Le manque d’entretien et de curage des ravines aggravent les risques d’inondations. Ils révèlent aussi l’insuffisance des moyens alloués pour protéger les populations. Et pendant ce temps, aucun plan national structuré n’est annoncé.
À cela s’ajoute une crise sanitaire alarmante, avec une épidémie de chikungunya qui touche des dizaines de milliers de Réunionnais, dans un contexte de fragilité des services de santé.
Sur la question des Parcours Emplois Compétences (PEC), nous attendions des réponses claires du Président face au désengagement massif de l’État. Il n’en fut rien, c’est la politique du : “en sorte à zot”. Les élus locaux comme le tissu associatif, pourtant en première ligne de l’insertion, ont été contournés lors de cette visite, ne permettant pas de prendre le pouls réel de la situation et des attentes de la population sur l’ensemble du territoire.
Et pendant ce temps, neuf ministres des Outre-mer se sont succédé, sans continuité ni stratégie. Le seul qui demeure, c’est le Président de la République. Il est aujourd’hui comptable de ce bilan.
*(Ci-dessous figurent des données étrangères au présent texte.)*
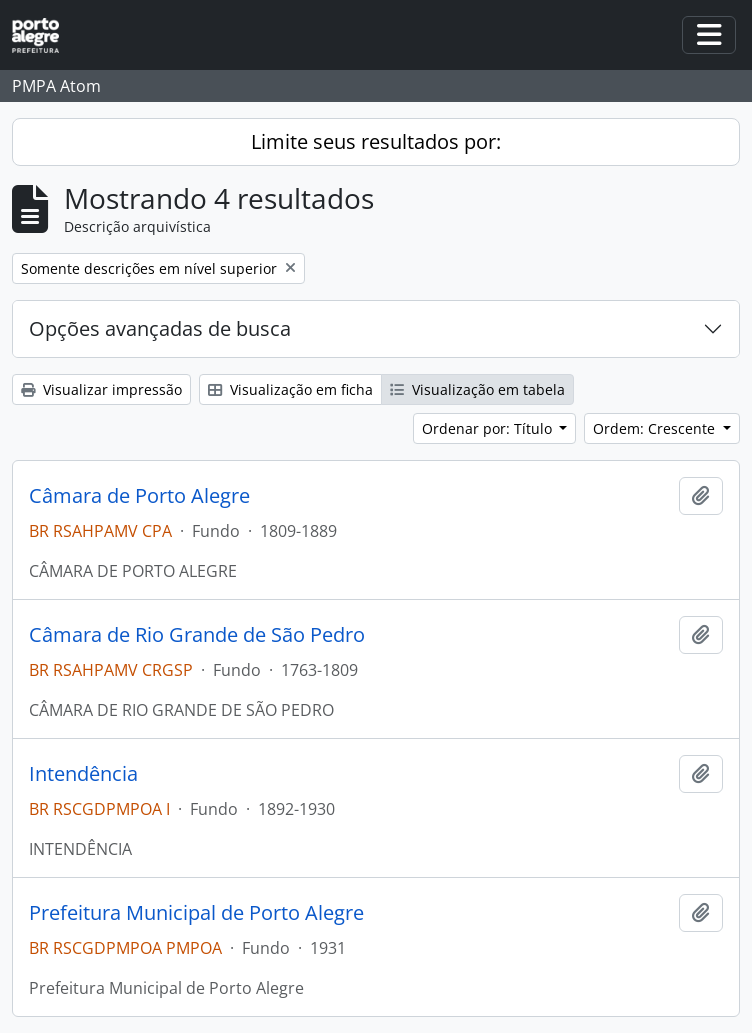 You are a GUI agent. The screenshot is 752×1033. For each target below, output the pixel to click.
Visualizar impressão (101, 389)
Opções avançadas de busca (160, 328)
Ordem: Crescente (656, 428)
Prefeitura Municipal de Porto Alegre (196, 913)
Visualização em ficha (290, 389)
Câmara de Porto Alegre (139, 496)
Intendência (83, 774)
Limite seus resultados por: (376, 141)
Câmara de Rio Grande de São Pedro (197, 635)
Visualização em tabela (477, 389)
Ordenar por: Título (489, 428) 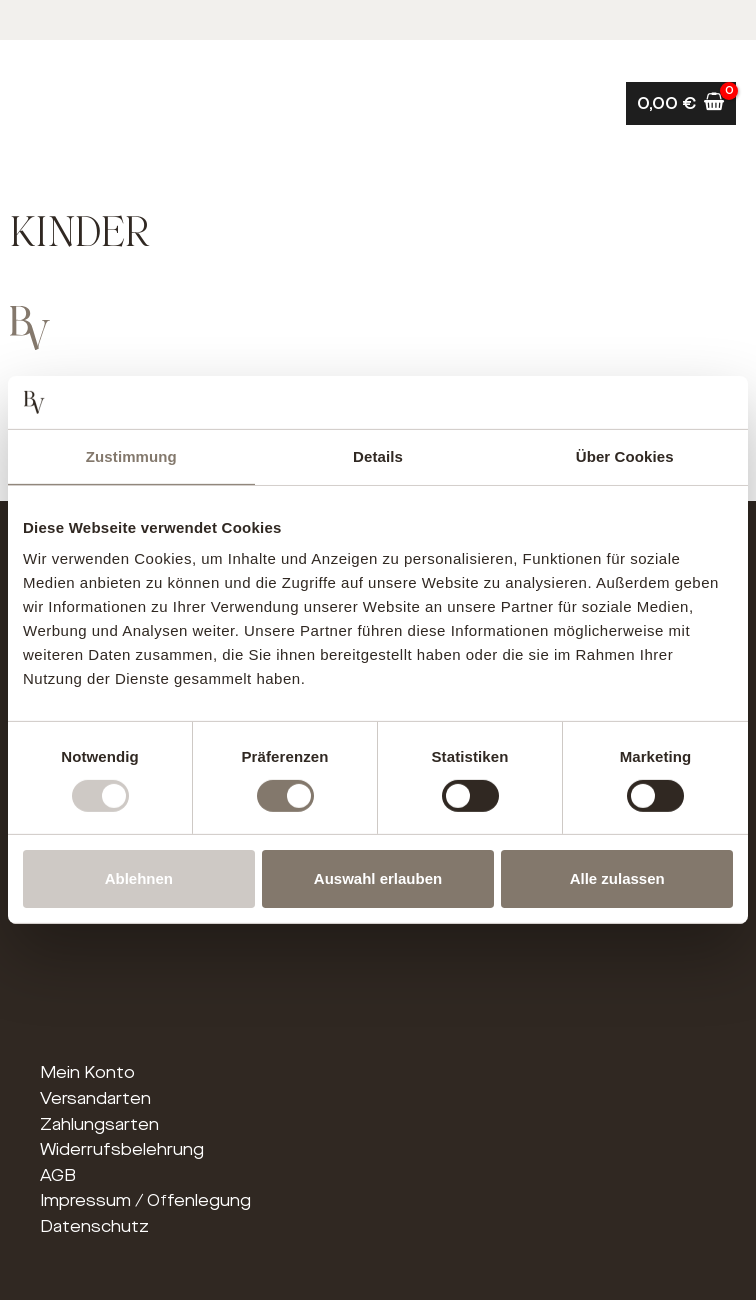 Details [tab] (378, 455)
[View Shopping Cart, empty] (681, 103)
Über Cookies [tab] (625, 455)
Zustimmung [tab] (131, 455)
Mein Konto (87, 1072)
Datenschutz (94, 1226)
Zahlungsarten (99, 1124)
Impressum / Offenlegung (145, 1200)
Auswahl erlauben (378, 878)
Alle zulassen (617, 878)
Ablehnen (139, 878)
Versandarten (95, 1098)
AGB (58, 1175)
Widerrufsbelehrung (122, 1149)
Le Président parle d’influence, de stratégie indo-pacifique. Mais ici, ce qu’on attend, ce sont des logements, une amélioration du pouvoir d’achat, des engagements pour l’hôpital, un soutien au monde agricole, économique et associatif. Du concret pas des concepts.
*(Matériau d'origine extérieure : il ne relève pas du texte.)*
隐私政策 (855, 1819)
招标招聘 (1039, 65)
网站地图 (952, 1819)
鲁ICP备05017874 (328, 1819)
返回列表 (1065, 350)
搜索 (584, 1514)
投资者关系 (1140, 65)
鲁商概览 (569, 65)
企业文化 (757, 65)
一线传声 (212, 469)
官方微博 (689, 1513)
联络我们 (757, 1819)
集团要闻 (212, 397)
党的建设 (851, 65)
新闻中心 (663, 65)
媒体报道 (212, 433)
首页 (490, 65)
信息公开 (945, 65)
Le résultat est là : une visite sans réponses concrètes pour les Réunionnaises et les Réunionnais. Nous avons besoin d’un État en action. »
Joé Bédier, maire de Saint-André : « un déplacement symboliquement décalé et politiquement préoccupant »
« À Saint-André, le Président a manqué l’essentiel ! « Quel message l’Élysée veut-il envoyer au peuple réunionnais ? » Ce mardi 22 avril, j’ai appris par la presse que le Président Emmanuel Macron, en déplacement à La Réunion, s’était rendu à Saint-André. Non pas pour rencontrer les familles sinistrées par le cyclone Garance. Non plus pour échanger avec les associations mobilisées ou les services municipaux qui, depuis des semaines, se battent pour reconstruire. Mais pour rendre visite à un ancien élu, condamné par la justice et déchu de toute responsabilité publique. Une démarche politique qui s’écarte totalement du cadre républicain.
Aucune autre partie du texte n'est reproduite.